DeGrippo suggested that individuals working from home don’t use the same password for multiple accounts and change the default password on their home Wi-Fi routers.

LaVigna said he encourages businesses to vary their communications. While emails work for the exchange of some information, also consider using an internal chat program and phone calls. And while it might be more inconvenient than calling out to an adjacent cubicle, he said it’s a good idea to call a colleague to verify any suspicious email before clicking on links or downloading attachments.

At bare minimum, most companies should now be using VPNs and two-factor authentication, Topping said. While logging in and out and taking these extra measures may feel tedious and time consuming, Topping said they are vital.

“The easier we make it, the less secure it is,” Topping said. “You have to play both sides of the card. You have to make it secure, but you have to make it accessible to the user.”

When using video conferencing tools like Zoom and Microsoft Teams, Seth Fosmire, senior sales executive at Ceeva, advised people not to screenshare. The screensharing function allows all the people on a call to see an employee’s open tabs and documents or emails and pop-up notifications, which can range from awkward to dangerous. Rather, Fosmire said people can use specific functions to only share a PowerPoint presentation, for example.

Seth Fosmire, senior sales executive, Ceeva Inc.
Seth Fosmire, senior sales executive, Ceeva Inc.
Seth Fosmire

Desko said companies should think about hardware, too. With work distributed devices, he said companies should be aware of the antimalware programs installed on those distributed end-point computers. For those with a work-distributed laptop, don’t use it to order groceries or stream movies, he said.

When it comes to Zoom-bombing, Shapiro offered advice in the news release — make all meetings and classrooms private, with a password and waiting room feature, and don’t share links to meetings on social media or other public platforms.

If companies with employees working remotely do have time to “take a breath” at this point in the transition, Fosmire said, it’s smart to have an unbiased third party do vulnerability testing on company systems to find what needs fixing before cybercriminals do.

Scott Christensen, cyber practice director at GrayMatter, said just one of these fixes will not solve the problem. Rather, companies need to adopt “defense in depth” strategies that highlight overlapping technologies.

Hudson agreed, but pointed out that for overwhelmed companies feeling like they’re trying to do everything right now, prioritize the information that would really hurt the company to lose, and protect that first.

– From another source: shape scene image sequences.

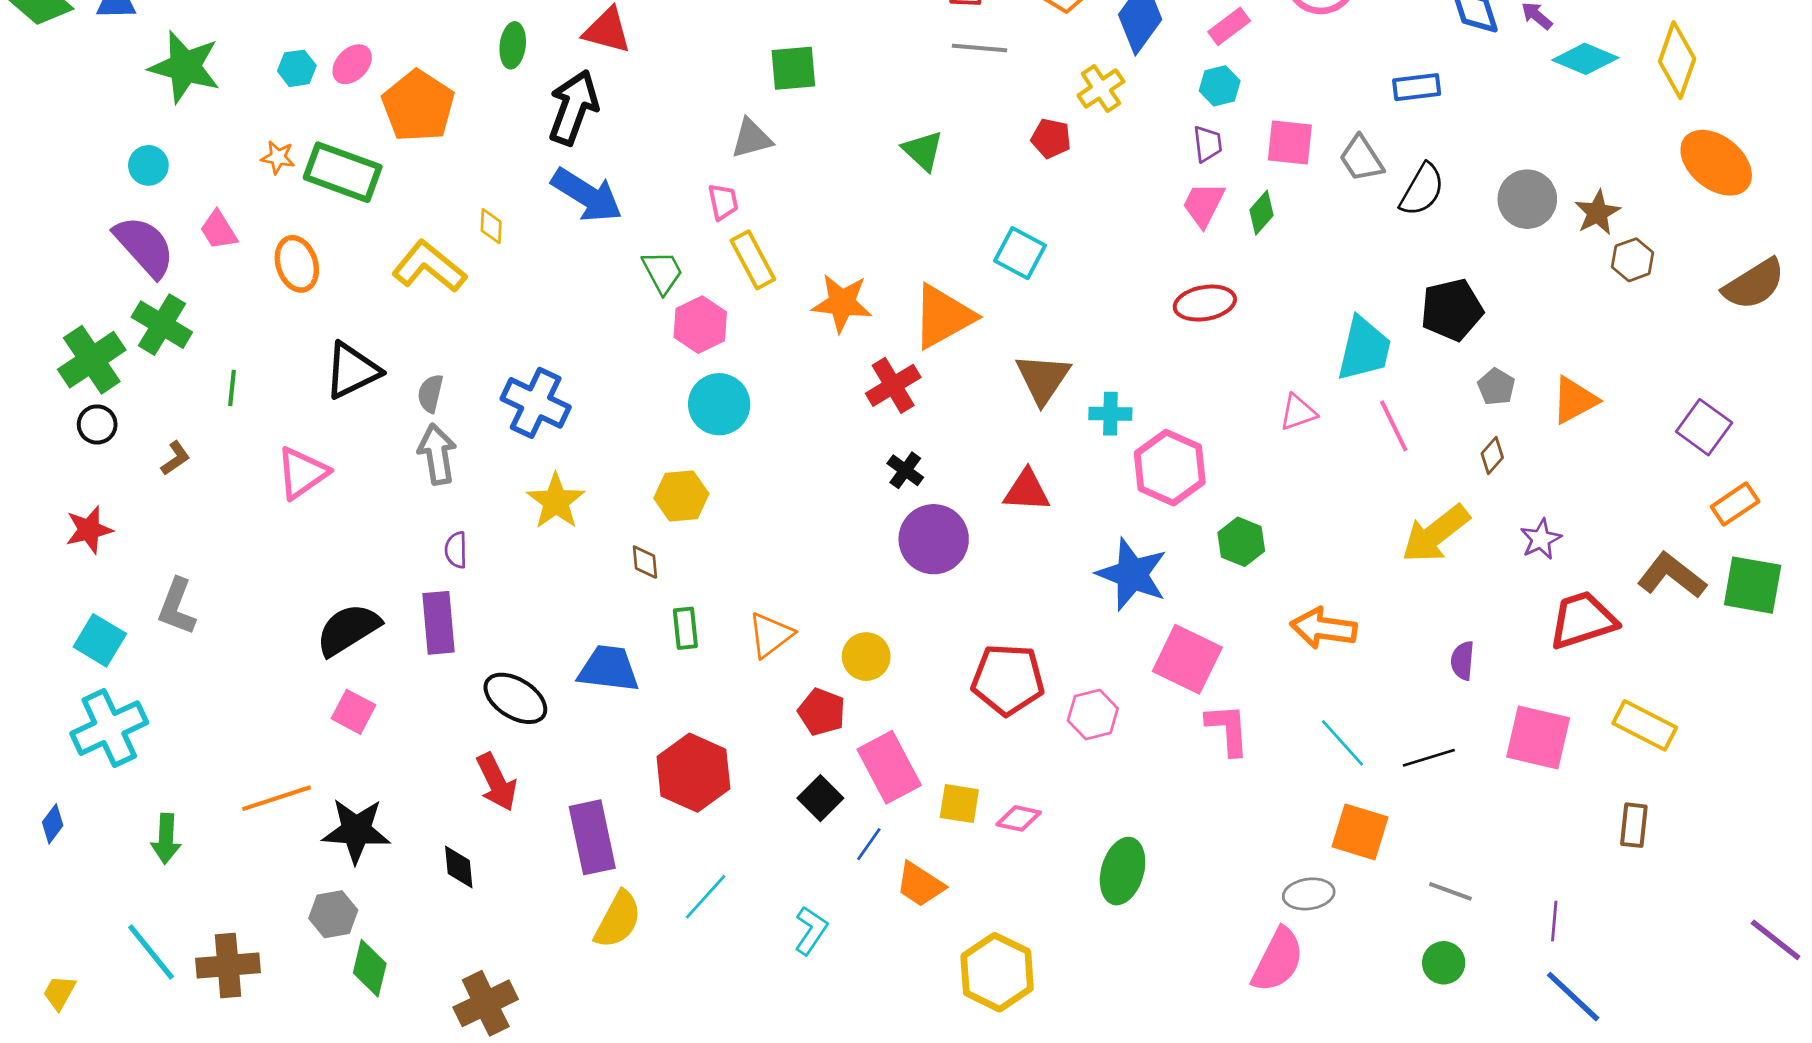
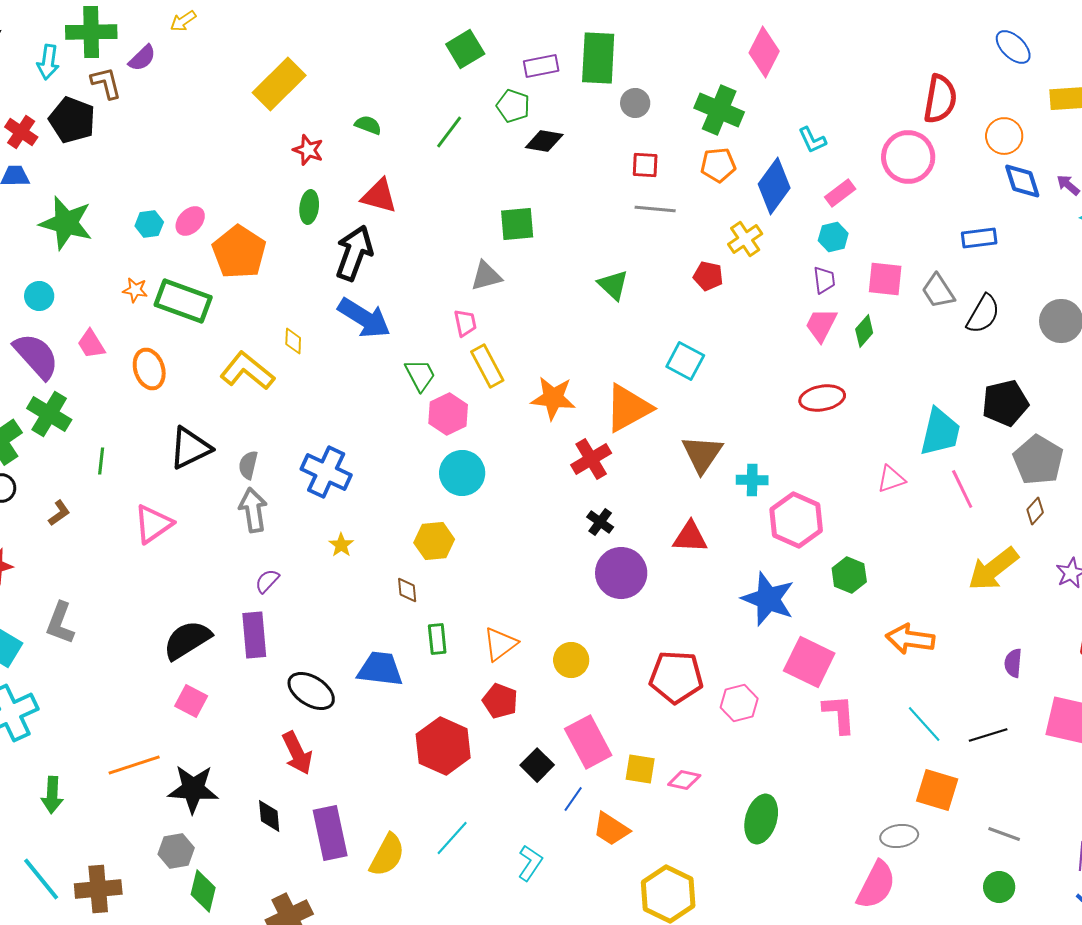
gray pentagon: (1496, 387) -> (1038, 460), size x1.8
yellow star: (556, 501) -> (341, 545), size x0.6
purple semicircle: (456, 550) -> (267, 581), turned 44
red pentagon: (822, 712) -> (500, 701), moved
purple rectangle: (592, 837) -> (330, 833), moved

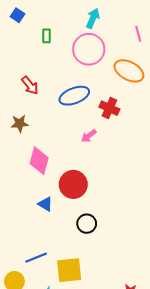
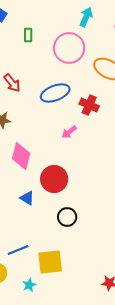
cyan arrow: (93, 18) -> (86, 17), moved

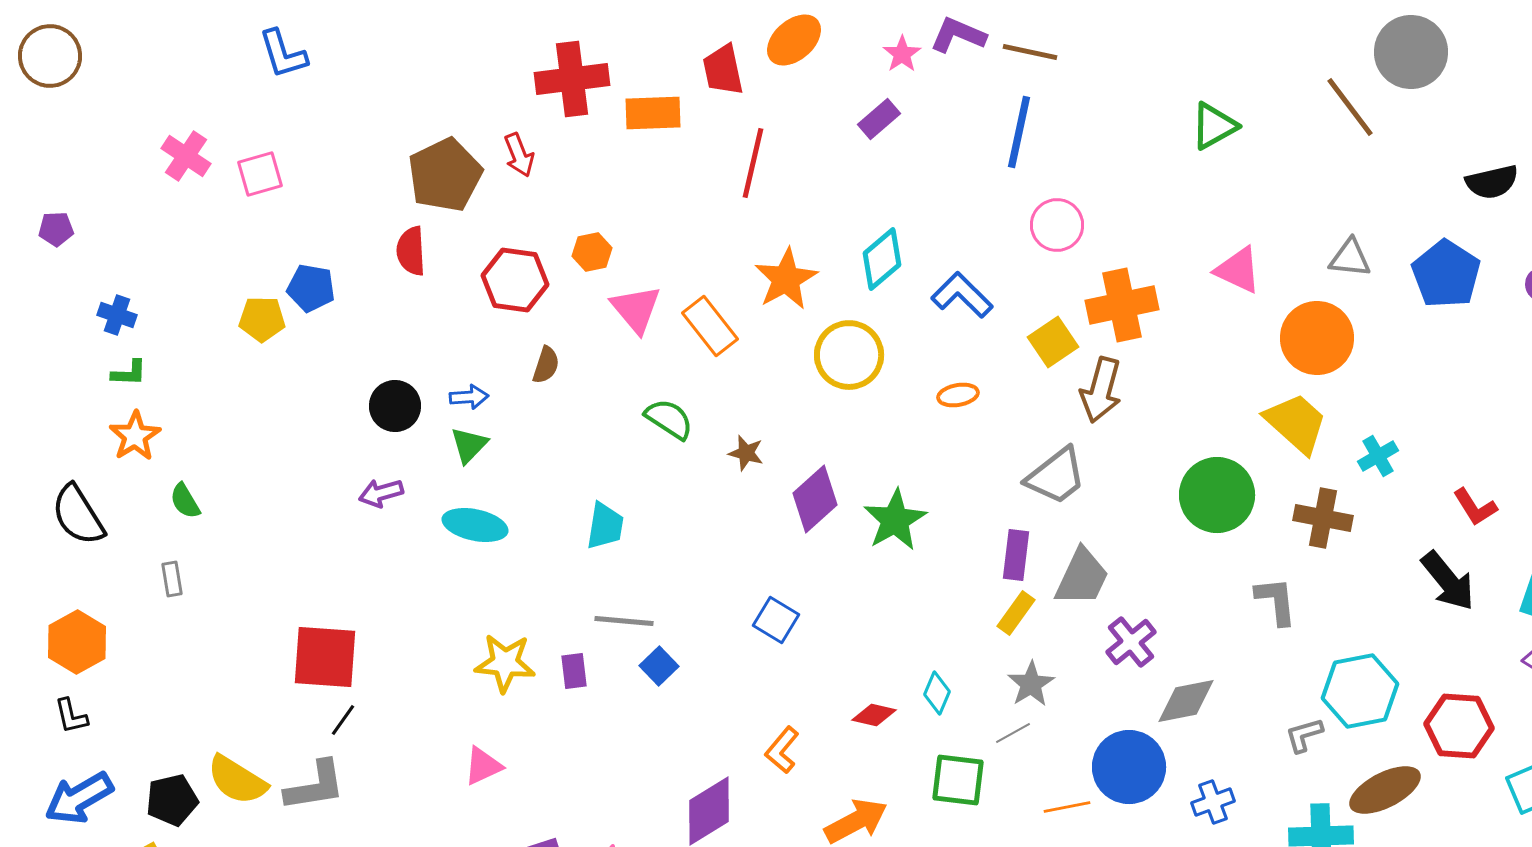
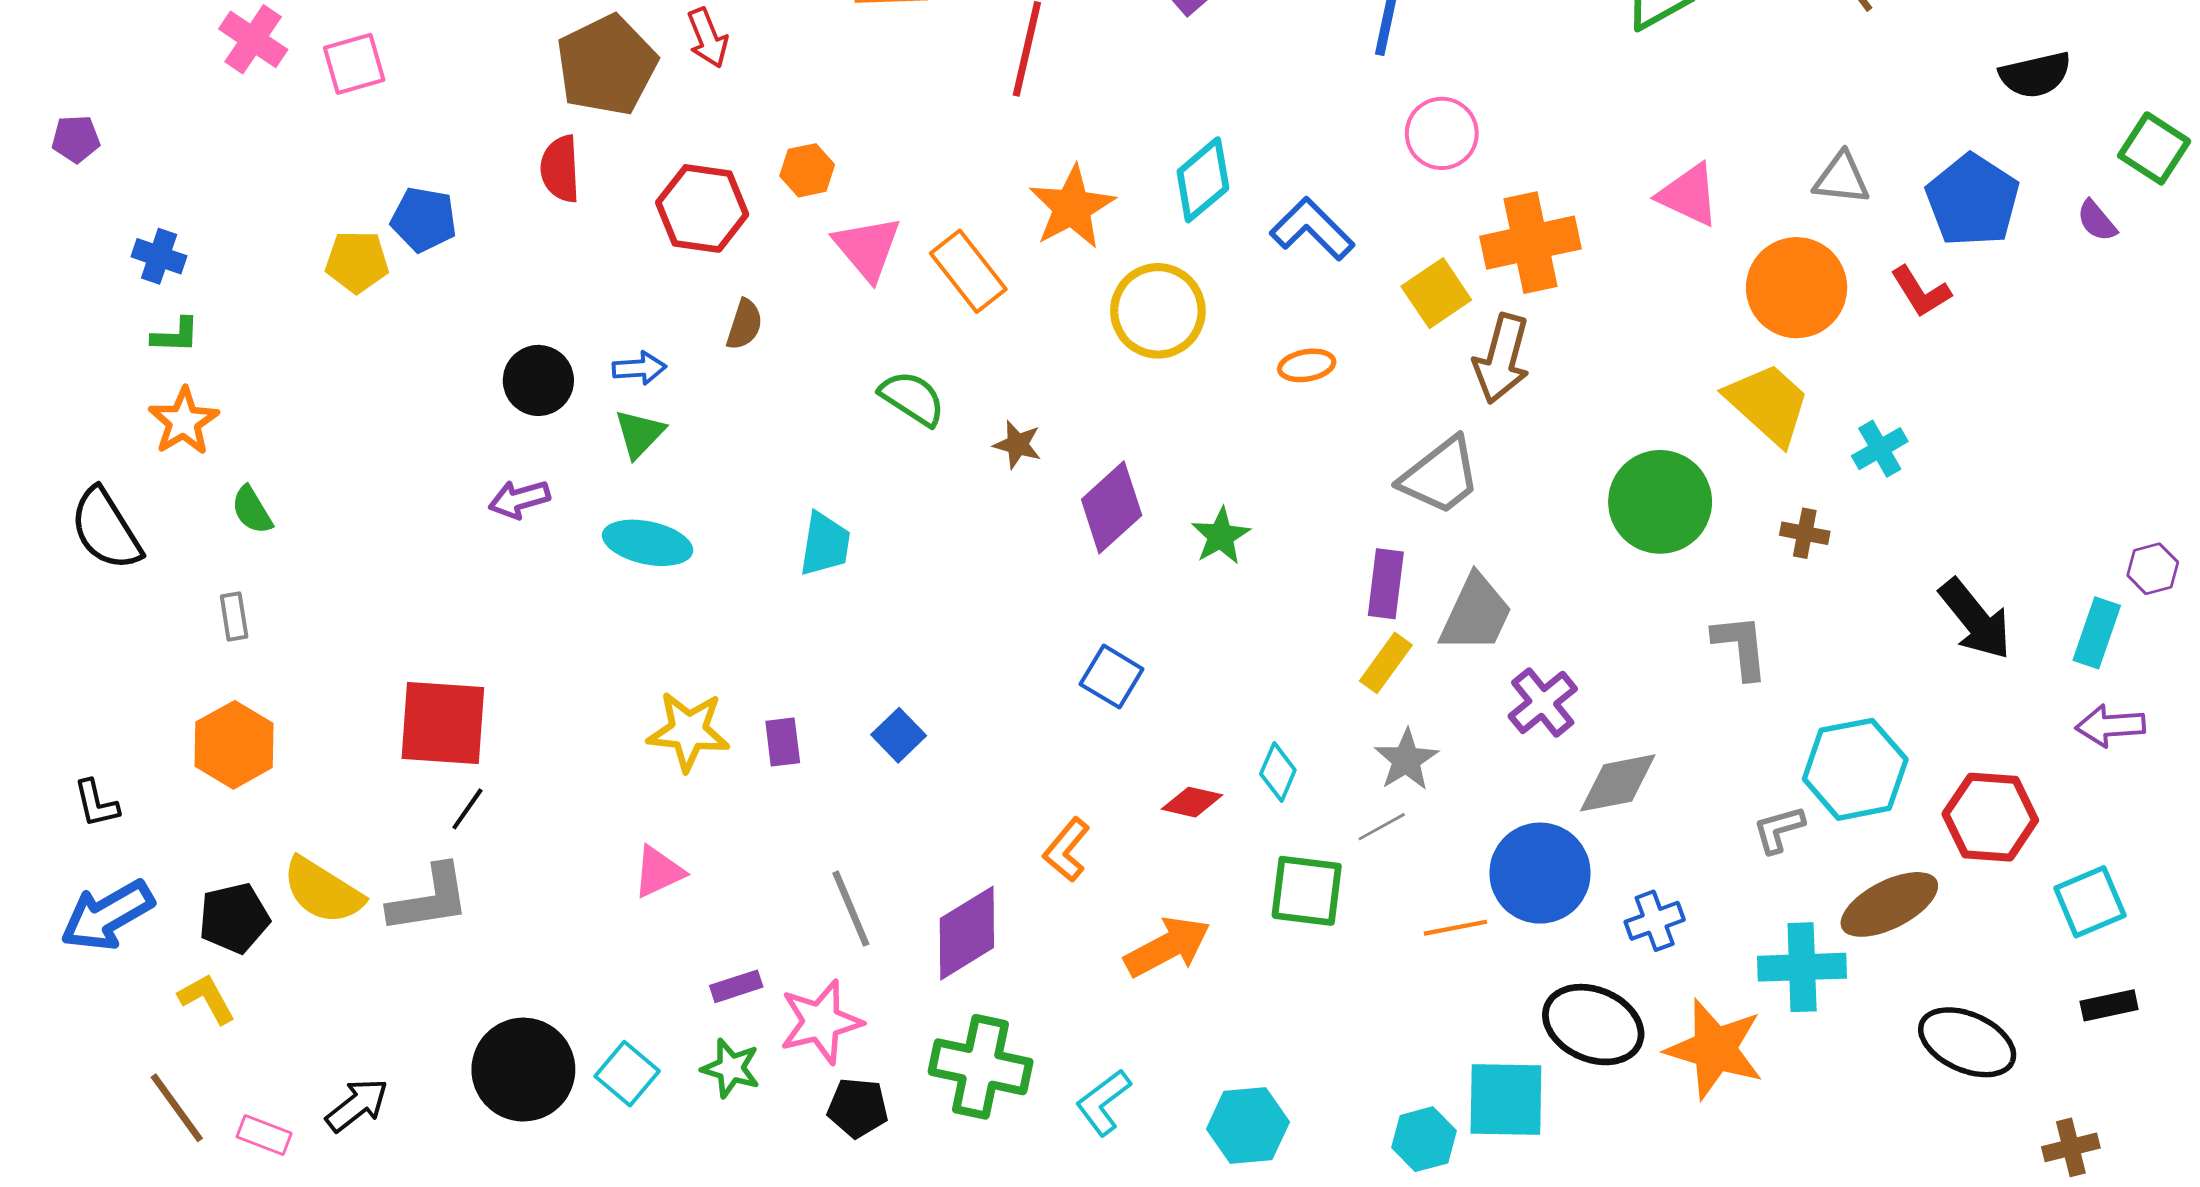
red L-shape: (1475, 507) -> (1921, 292), moved
brown cross: (1323, 518) -> (1805, 533), size x0.6
green star: (895, 520) -> (1221, 536), size x0.7
blue square: (776, 620) -> (1112, 677), moved
gray line: (624, 621) -> (851, 909), moved, turned 62
orange hexagon: (77, 642) -> (234, 745), moved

What all cybersecurity professionals agreed upon is the wake-up call the coronavirus pandemic has been for the need for practiced business continuity plans and incident response plans.

“This could happen again next year,” Hudson said. “And if it happens again next year, there should be a blueprint in place to say we know how to do this in a secure manner.”

Staying cybersafe working at home

Advice and strategies from cybersecurity experts:

• Don’t use the same passwords for multiple accounts, and consider using a password manager.

• Call colleagues to verify they sent emails with suspicious links or attachments.

• Change the default password on your home Wi-Fi router.

• Don’t use the screensharing function on video conference calls.

• Use two-factor authentication wherever possible.

• Try to designate a device for only work, if possible.

• Don’t share links to video conference meetings in a public space.

• Have a third party do vulnerability testing on your system.